Die Produktion jeder Folienschicht im Blick

Verpackungen müssen sowohl den ästhetischen Anforderungen der Verbraucher als auch den Qualitätsansprüchen stark regulierter Branchen wie der Lebensmittel- und Pharmaindustrie entsprechen. Vor diesem Hintergrund unterstützt Manufacturing-Software Hersteller von Verpackungsmaterialien dabei, sowohl den Produktionsprozess zu lenken als auch von Gesetzgeber und Kunden vorgegebene Dokumentations- und Compliance-Anforderungen zu erfüllen. Ein branchenspezifisches System kann dazu beitragen, nachhaltig Produktivität und Prozesssicherheit zu steigern.



Bild: Grass

Flexible Verpackungen sind allgegenwärtige Begleiter vieler Konsumartikel. Sie bewahren etwa sensible Lebensmittel und Pharmazeutika vor Verderb oder Fremdeinflüssen und sollen zum Kauf anregen. In den meisten Fällen bestehen sie aus Folien oder einem Verbund aus Kunststofffolien, Papier, Pappe oder Metallfolien und durchlaufen in der Produktion verschiedene Fertigungs- und Veredlungsprozesse. Verpackungshersteller müssen hierbei neben den Anforderungen der Konsumenten vor allem den Qualitätsansprüchen ihrer Kunden aus Food- und Pharmaindustrie entsprechen. Regelmäßige Lieferanten-Audits erfordern zudem Prozesssicherheit und Rückverfolgbarkeit über alle Stufen des Fertigungsprozesses hinweg. So entsteht ein Spannungsfeld zwischen Kosten- und Effizienzdruck in der Fertigung auf der einen und dem geforderten Informationsumfang auf der anderen Seite. Die Abwicklung der zugehörigen Produktionsmanagement-, Qualitäts- und Dokumentationsaufgaben kann ein Manufacturing Execution-System (MES) unterstützen. Der Softwareanbieter Grass GmbH, spezialisiert auf Rollenfertigung, unterstützt mit ihrer Produktionsmanagement-Software Coago MES insbesondere Folienhersteller und Converter.
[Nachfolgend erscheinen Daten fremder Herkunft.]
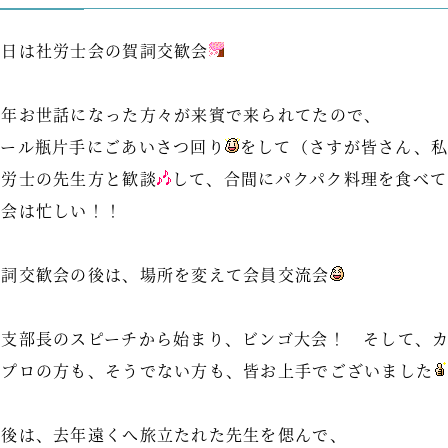
今日は社労士会の賀詞交歓会
昨年お世話になった方々が来賓で来られてたので、
ビール瓶片手にごあいさつ回り
をして（さすが皆さん、私
社労士の先生方と歓談
して、合間にパクパク料理を食べて
宴会は忙しい！！
賀詞交歓会の後は、場所を変えて会員交流会
各支部長のスピーチから始まり、ビンゴ大会！ そして、カラ
元プロの方も、そうでない方も、皆お上手でございました
最後は、去年遠くへ旅立たれた先生を偲んで、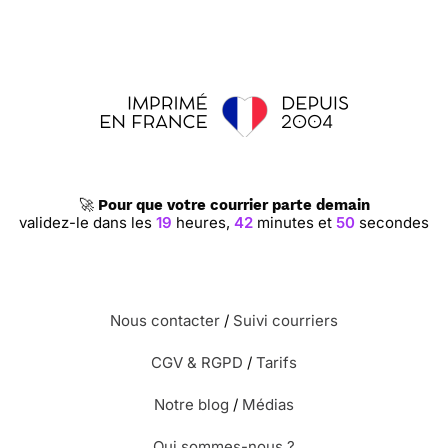
🚀
Pour que votre courrier parte demain
validez-le dans les
19
heures,
42
minutes et
50
secondes
Nous contacter
/
Suivi courriers
CGV & RGPD
/
Tarifs
Notre blog
/
Médias
Qui sommes-nous ?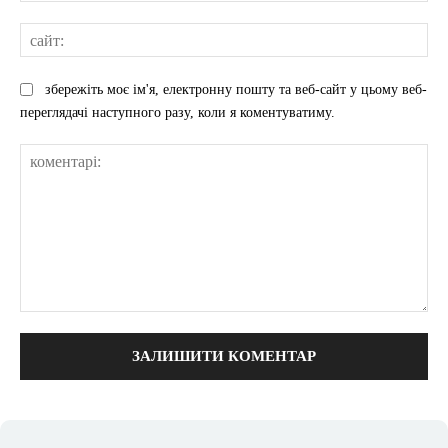
сай
збережіть моє ім'я, електронну пошту та веб-сайт у цьому веб-
переглядачі наступного разу, коли я коментуватиму.
коментарі: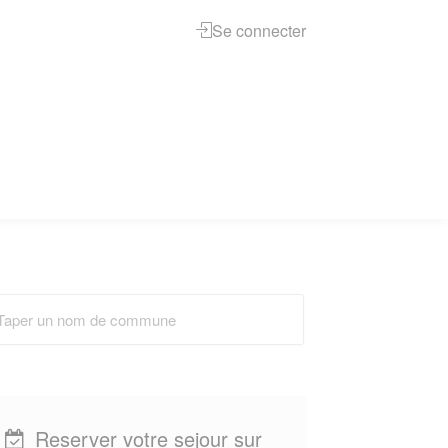
Se connecter
Reserver votre sejour sur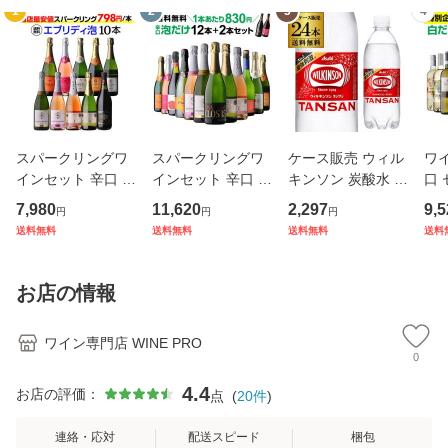
1
2
3
4
スパークリングワ
スパークリングワ
ケース販売 ウィル
ワイ
インセット 辛口 白
インセット 辛口 1
キンソン 炭酸水 5
口 
ロゼ 赤 10本セッ
2本 +2本 計14本セ
00ml×24本 PET ウ
ット
7,980
11,620
2,297
9,5
円
円
円
ト 泡だけ エブリデ
ット 送料無料 泡だ
イルキンソン GLY
け 
送料無料
送料無料
送料無料
送料
ー泡10本セット 54
け 特選 131弾 浜運
(計
弾 浜運
比べ
お店の情報
ワイン専門店 WINE PRO
0
4.4
お店の評価：
点
(
20
件
)
連絡・応対
配送スピード
梱包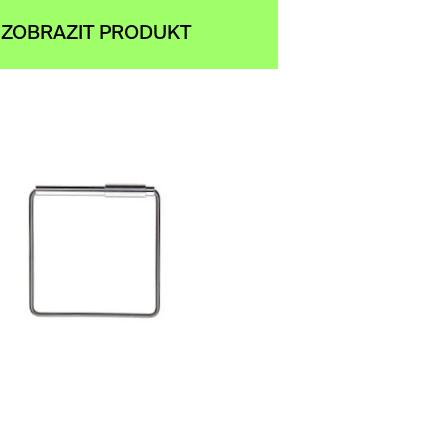
ZOBRAZIT PRODUKT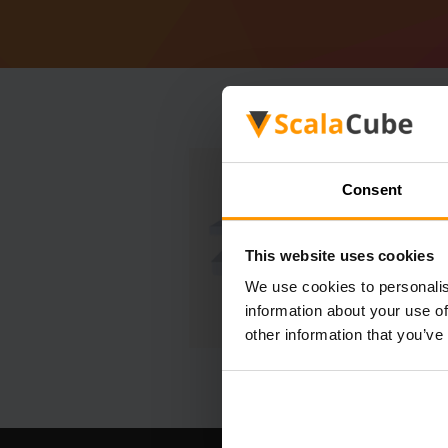
Consent
This website uses cookies
We use cookies to personalis
information about your use of
other information that you’ve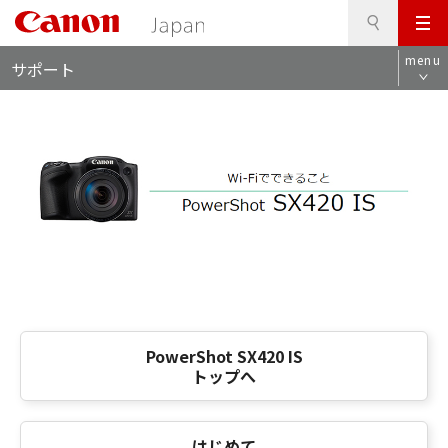
検
このページの本文へ
メ
索
ロ
ニ
menu
サポート
ー
ュ
カ
ー
ル
ナ
ビ
PowerShot SX420 IS
トップへ
はじめて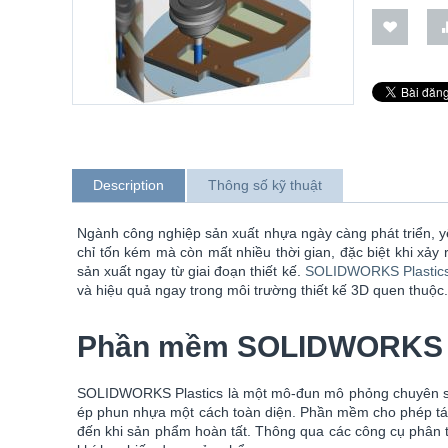
Description
Thông số kỹ thuật
Ngành công nghiệp sản xuất nhựa ngày càng phát triển, yê
chỉ tốn kém mà còn mất nhiều thời gian, đặc biệt khi xảy 
sản xuất ngay từ giai đoạn thiết kế.
SOLIDWORKS Plastic
và hiệu quả ngay trong môi trường thiết kế 3D quen thuộc.
Phần mềm SOLIDWORKS Pl
SOLIDWORKS Plastics là một mô-đun mô phỏng chuyên sâu 
ép phun nhựa một cách toàn diện. Phần mềm cho phép tái h
đến khi sản phẩm hoàn tất. Thông qua các công cụ phân tí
Die Software verbindet die kaufmännischen Prozesse, die typischerweise in Enterprise Resource Planning-Systemen (ERP) abgewickelt werden, mit Fertigungsprozessen bis hin zur Maschinensteuerung. Damit kann die ERP-Anbindung den Daten- und Informationsfluss vom und zum Produktionsmanagement unterstützen.

Insellösungen erschweren Blick aufs Ganze

In der Praxis werden unterhalb standardisierter ERP- oder Produktionsplanungssysteme (PPS) oftmals Software-Eigenentwicklungen eingesetzt – oder die Produktionsarbeitsplätze werden mit Fertigungspapieren versorgt, die aus einem ERP- oder PPS-System erstellt wurden. Bei der häufigen Umplanung von Aufträgen können insbesondere Probleme entstehen, wenn alte Versionen wieder eingezogen und neue erstellt und verteilt werden müssen. Zudem ist für die Planer vielfach nicht zu erkennen, ob ein vorbereiteter Auftrag schon begonnen wurde und daher nur erschwert oder nicht mehr umgeplant werden kann. Eine kurzfristige Verfügbarkeitsprüfung für Rohstoffe und Halbfabrikate ist meist nicht gegeben. Die auf Fertigungspapieren erfassten Rückmeldungen von Maschinen- und Personalzeiten, Prozessparametern, Material-Einsatz- oder Ausbringungsmengen müssen manuell in weitere EDV-Systeme übertragen und häufig durch Rückfragen validiert werden, um eine Kontrolle und Nachkalkulation durchführen zu können. Oft stehen diese Informationen erst am nächsten oder übernächsten Arbeitstag zur Verfügung; eine zeitnahe Intervention ist damit in der Regel nicht möglich. Zudem können Eigenentwicklungen steigende Produktionsmengengerüste oft nur bedingt bewältigen; hinzu kommen Kosten und Inhouse-Aufwand für Weiterentwicklung, Wartung und Schnittstellen sowie die Frage nach der Datenqualität. Da solche Alt-Systeme zudem erfahrungsgemäß nur einen Teil der fertigungsnahen Anforderungen abdecken, müssen vielfach Subsysteme etwa für Qualitätssicherung, Chargenrückverfolgung, Prozessüberwachung oder Logistikunterstützung über Schnittstellen eingebunden werden. Als Folge dieser Heterogenität müssen Daten an verschiedenen Stellen gepflegt werden, was den schnellen und eindeutigen Zugriff auf Informationen erschwert. Das kann zu langen Bearbeitungszyklen bei Reklamationen oder der Chargenrückverfolgung führen, oder sogar eine unzureichende Rückverfolgbarkeit des Herstellungsprozesses verursachen – einschließlich der damit verbundenen Haftungsrisiken.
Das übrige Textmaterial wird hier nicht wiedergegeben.